Saturday, March 03, 2007

The Right's Worst Fear
No, it isn't that Barack Obama will prove to be a madrassa-attending Manchurian Candidate, or that Hillary Clinton (or John McCain) will discard their putative disguises of moderation and theoligarchical conservatism, respectively, once in office. It's that government, now partly under Democratic control after last November's elections, might actually do something constructive that improves the lives of everyday Americans.

It's pretty much a given by now that the right is largely defined by what, and who, they hate. And with the Conservative Political Action Conference this weekend, the movement types are getting their hate on in a big way. But while anti-tax fanatic Grover Norquist isn't quite as viscerally offensive as the Dartmouth crypto-Nazi crowd, he's far more dangerous. He was at CPAC too, and his message was a simple one: don't let anything happen over the next two years.

This is vitally important. Norquist's movement has been premised on a two-word concept: Goverment Sucks. It's worthless; it does nothing well, and accordingly shouldn’t be allowed to do anything. The New Deal, in his eyes, was a blow from which it took the country more than 50 years to recover--because it was, at bottom, an affirmation of the idea that government could add value to people’s lives, and it did. Whenever government succeeds, when it functions the way the Founders and their best successors imagined it should--as the democratic expression of popular will, designed to increase overall utility in the country through consensus-based action--this dismal view loses credibility.

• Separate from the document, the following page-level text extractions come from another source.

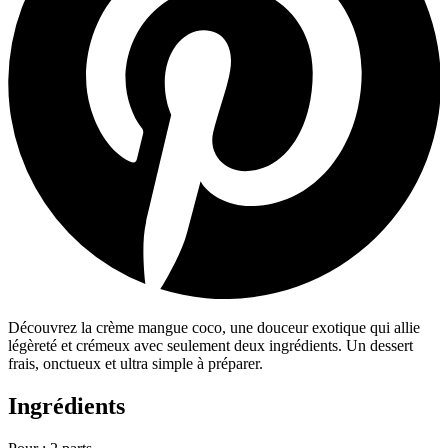
Découvrez la crème mangue coco, une douceur exotique qui allie
légèreté et crémeux avec seulement deux ingrédients. Un dessert
frais, onctueux et ultra simple à préparer.
Ingrédients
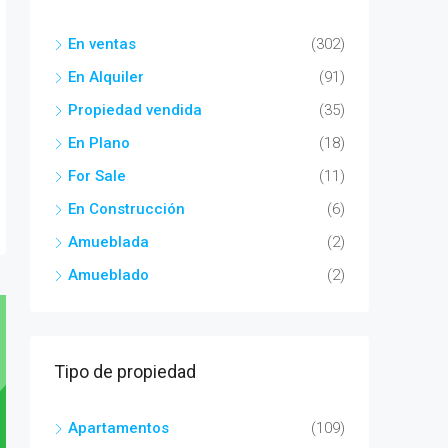
En ventas
(302)
En Alquiler
(91)
Propiedad vendida
(35)
En Plano
(18)
For Sale
(11)
En Construcción
(6)
Amueblada
(2)
Amueblado
(2)
Tipo de propiedad
Apartamentos
(109)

With the Republicans in total control for the last four years, Norquist's vision of Hobbesian corporatism--a world of unfettered companies and unlimited profits, with all negative externalities borne by the poor saps who can't afford to buy a voice--seemed almost at hand. Obviously, neither the administration nor the bought-and-paid-for DeLay/Frist majorities were about to do anything to expand economic opportunity, redress the inequities of various tilted markets (like health care or housing), or really strengthen families or communities by seriously investing in schools, infrastructure, wealth-building tools, or social insurance. Indeed, Norquist's top priority during this time was the dismantling of Social Security--the biggest New Deal legacy, and the most successful social insurance program ever. Advancement of the You're On Your Own Society--accelerating the erosion of collective institutions--was the goal. They fell short, of course, in part because the idea was so obviously a bad one and in part because, for once, the Democrats beat them on the political blocking and tackling.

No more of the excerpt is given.